**TASK**: Down to the last line, restate the records word for word, but not the pictures.

(Stored data entries)
====

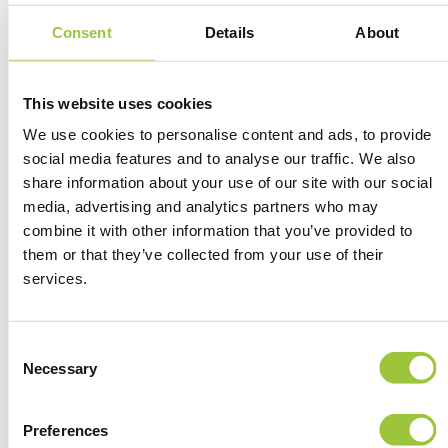
Consent
Details
About
This website uses cookies
Klanten
aan het woord
We use cookies to personalise content and ads, to provide
social media features and to analyse our traffic. We also
share information about your use of our site with our social
media, advertising and analytics partners who may
combine it with other information that you’ve provided to
them or that they’ve collected from your use of their
services.
For years, EATC has been satisfied with
Ha
GKS’s extensive technical knowledge and
na
Consent
professional 24×7 support for all our
ke
Necessary
Selection
advanced and mission-critical ICT systems.
Di
va
Preferences
Franck Mollard
wa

====

**EXERCISE SOLUTION**:
Consent
Details
About
This website uses cookies
Klanten
aan het woord
We use cookies to personalise content and ads, to provide
social media features and to analyse our traffic. We also
share information about your use of our site with our social
media, advertising and analytics partners who may
combine it with other information that you’ve provided to
them or that they’ve collected from your use of their
services.
For years, EATC has been satisfied with
Ha
GKS’s extensive technical knowledge and
na
Consent
professional 24×7 support for all our
ke
Necessary
Selection
advanced and mission-critical ICT systems.
Di
va
Preferences
Franck Mollard
wa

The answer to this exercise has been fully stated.